Required action
Apart from the images, every record here needs to be copied exactly.

[Extracted page text data]
*** Block opens ***
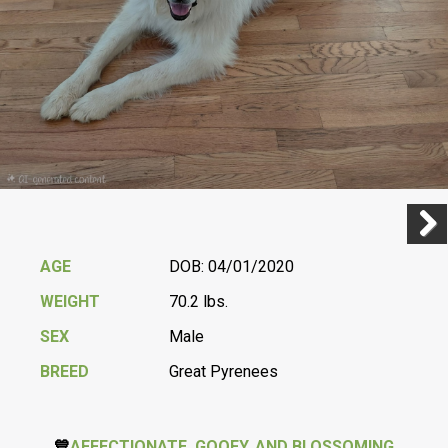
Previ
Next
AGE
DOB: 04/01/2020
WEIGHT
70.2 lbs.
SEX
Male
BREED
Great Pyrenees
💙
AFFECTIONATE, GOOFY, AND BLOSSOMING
*** Block closes ***
Answer box
Previ
Next
AGE
DOB: 04/01/2020
WEIGHT
70.2 lbs.
SEX
Male
BREED
Great Pyrenees
💙
AFFECTIONATE, GOOFY, AND BLOSSOMING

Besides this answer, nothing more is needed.